Mason-Dixon Polling & Research of Washington, D.C., conducted the poll, surveying 625 registered voters who said they’re likely to vote. The poll has a margin of error of plus or minus four percentage points.
“Obviously, Daines has a pretty clear advantage,” said Brad Coker, managing director of the polling firm. “Even if everything falls off to Gillan or the Libertarian, he’s still at 51 percent.”
The poll also showed Daines gaining slightly from a Gazette State Poll taken six weeks ago, when he had an eight-point lead, with 14 percent undecided.
In the earlier poll, half of those surveyed said they didn’t know Gillan and nearly one-third were unfamiliar with Daines. This time around, one-fourth of those polled earlier this week had not heard of Gillan and 14 percent were unfamiliar with Daines.
Daines, who ran unsuccessfully for lieutenant governor in 2008, has never held public office. This race is Gillan’s first for statewide office. She’s been a state legislator in Billings since 1997.
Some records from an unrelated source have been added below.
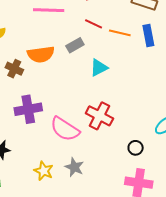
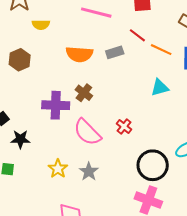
cyan triangle: (99, 68) -> (160, 88), moved
brown cross: (14, 69) -> (84, 93), moved
red cross: (99, 116) -> (124, 127), size x0.6
black circle: (136, 148) -> (153, 165), size x2.0

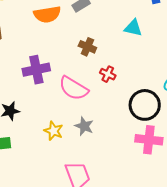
cyan triangle: (160, 88) -> (133, 28), turned 42
brown cross: (84, 93) -> (87, 47), moved

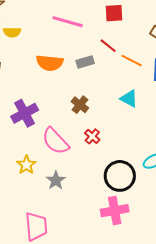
purple cross: (36, 70) -> (25, 113), turned -32
yellow star: (54, 131) -> (26, 165), moved
pink cross: (149, 140) -> (115, 211), turned -32

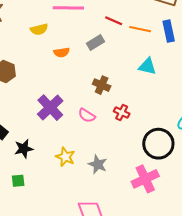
yellow semicircle: (12, 32) -> (39, 29), moved
orange semicircle: (50, 63) -> (62, 52), size x0.6
pink semicircle: (55, 141) -> (87, 115), moved, size x0.6
pink cross: (115, 211) -> (145, 179), moved

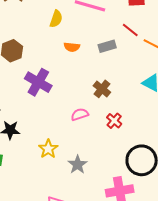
yellow semicircle: (39, 29) -> (56, 19), turned -72
purple cross: (50, 108) -> (38, 82), moved, turned -32
pink semicircle: (87, 115) -> (80, 114), turned 114

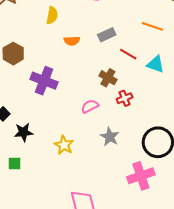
red line: (130, 30) -> (128, 54), moved
red cross: (114, 121) -> (125, 98), moved, turned 35
gray star: (78, 165) -> (110, 137), moved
Daines has raised nearly $2 million for his campaign, compared with about $820,000 for Gillan. Daines enjoyed a 10-to-1 money advantage in midsummer and has been running TV ads consistently for the past several weeks.
Daines has been campaigning on a “more jobs, less government” theme, saying he’ll oppose tax increases and work to cut federal spending. He’s also taken conservative positions on social issues, saying abortion should be illegal except when the mother’s life is in danger.
Gillan says her record is one of a practical “problem-solver” who can help break the partisan gridlock in Congress, and that Daines is too extreme.
Kaiser has had a low-profile campaign, relying primarily on a website that says he’ll poll voters on bills before he votes on them in Congress.
In the poll, Daines led in all areas of the state except Helena-Butte, where Gillan was leading 49 percent to 41 percent.
Daines also enjoyed a huge lead among male voters, 58 percent to 34 percent, while Gillan was favored slightly by women, 46 percent to 44 percent.
Daines also held a big lead among voters who call themselves independents, who make up about one-third of the electorate in Montana, with 54 percent saying they would vote for him and 30 percent for Gillan.